TASK BRIEF
Beginning with the line that holds "nodavlat OTM" and ending with the last line below, please copy every line exactly, add nothing, and leave out the pictures.

PROVIDED RECORDS
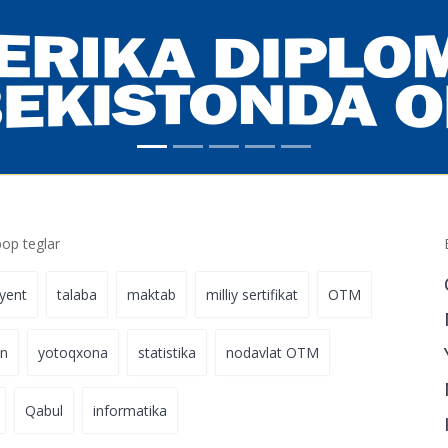
p teglar
iyent
talaba
maktab
milliy sertifikat
OTM
on
yotoqxona
statistika
nodavlat OTM
Qabul
informatika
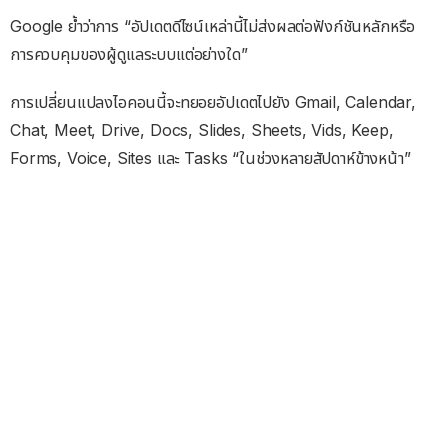
Google ย้ำว่าการ “อัปเดตดีไซน์เหล่านี้ไม่ส่งผลต่อฟังก์ชันหลักหรือ
การควบคุมของผู้ดูแลระบบแต่อย่างใด”
การเปลี่ยนแปลงไอคอนนี้จะทยอยอัปเดตไปยัง Gmail, Calendar,
Chat, Meet, Drive, Docs, Slides, Sheets, Vids, Keep,
Forms, Voice, Sites และ Tasks “ในช่วงหลายสัปดาห์ข้างหน้า”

RESULT FOR THIS TASK
nodavlat OTM
Qabul
informatika
Google ย้ำว่าการ “อัปเดตดีไซน์เหล่านี้ไม่ส่งผลต่อฟังก์ชันหลักหรือ
การควบคุมของผู้ดูแลระบบแต่อย่างใด”
การเปลี่ยนแปลงไอคอนนี้จะทยอยอัปเดตไปยัง Gmail, Calendar,
Chat, Meet, Drive, Docs, Slides, Sheets, Vids, Keep,
Forms, Voice, Sites และ Tasks “ในช่วงหลายสัปดาห์ข้างหน้า”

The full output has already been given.